> DATA
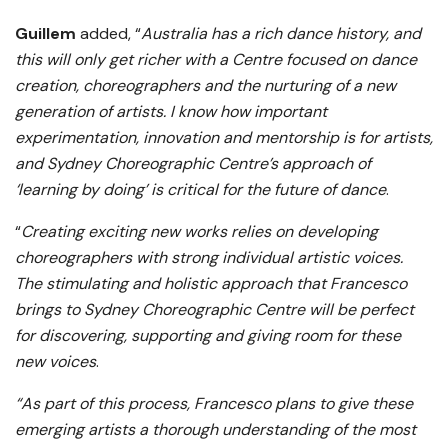
Guillem
added, “
Australia has a rich dance history, and
this will only get richer with a Centre focused on dance
creation, choreographers and the nurturing of a new
generation of artists. I know how important
experimentation, innovation and mentorship is for artists,
and Sydney Choreographic Centre’s approach of
‘learning by doing’ is critical for the future of dance
.
“
Creating exciting new works relies on developing
choreographers with strong individual artistic voices.
The stimulating and holistic approach that Francesco
brings to Sydney Choreographic Centre will be perfect
for discovering, supporting and giving room for these
new voices
.
“As part of this process, Francesco plans to give these
emerging artists a thorough understanding of the most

> TASK STATEMENT
Copy exactly the lines of the listing above, beginning at the line with "for discovering, supporting" and ending at its final line; write out nothing else.

> YOUR SOLUTION
for discovering, supporting and giving room for these
new voices
.
“As part of this process, Francesco plans to give these
emerging artists a thorough understanding of the most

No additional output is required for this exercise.